9. The ‘Horla’ – which Van Gogh also mentions in letter 743 – is derived from the fanciful story of ‘Le Horla’ by Guy de Maupassant, which had appeared two years earlier and had supposedly been written under the influence of ether. The story, with its overtones of the occult, is about a man who is convinced that an invisible figure (the Horla) accompanies him everywhere and influences his actions. He becomes more and more paranoid, and all attempts to rid himself of his enemy fail. The story ends with his realization that only death will release him from the Horla.
10. We assume that the sketch in the space left open after l. 113, a fish with the word ‘ictus’ inside it, was not made by Van Gogh but by Gauguin. The same symbol with the word (written, or rather ‘drawn’, in similar fashion) occurs in Gauguin’s watercolour Ictus of 1889 (Daniel Malingue Collection). For a reproduction, see exhib. cat. Chicago 2001, p. 279. His Carnet also contains two mentions of ‘ictus’ (Gauguin 1952, pp. 220-221).

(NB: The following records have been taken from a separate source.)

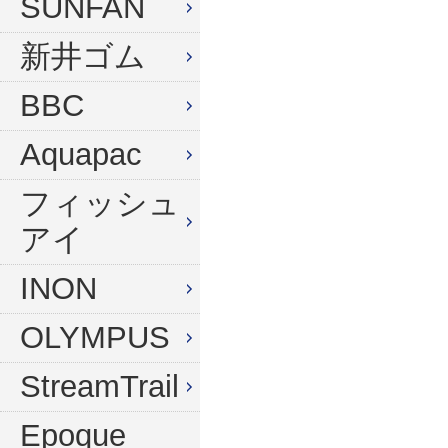
SUNFAN
新井ゴム
BBC
Aquapac
フィッシュ
アイ
INON
OLYMPUS
StreamTrail
Epoque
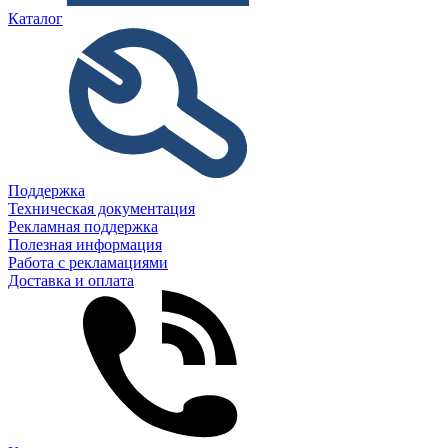
Каталог
Поддержка
Техническая документация
Рекламная поддержка
Полезная информация
Работа с рекламациями
Доставка и оплата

Ichthus (Greek for fish) is a well-known symbol of Christ, but there may be an intentional double meaning, prompted by Van Gogh’s account of his mental confusion (Van Gogh spoke of his ‘mental or nervous fever or madness’, in ll. 102-103). ‘Ictus’ is a ‘sudden manifestation of a morbid condition affecting the nervous system: amnesiac, epileptic ictus’ (manifestation brutale d’un état morbide affectant le système nerveux: ictus amnésique, épileptique) (TLF). This may well have been a conscious play on the words ‘ictus’ (the illness) and ‘ichthus’ (fish/Christ) on Gauguin’s part.
11. For Daudet’s Tartarin de Tarascon and Tartarin sur les Alpes, see letter 583, n. 9. Cf. letter 736, in which Van Gogh compares Gauguin to a character in Tartarin.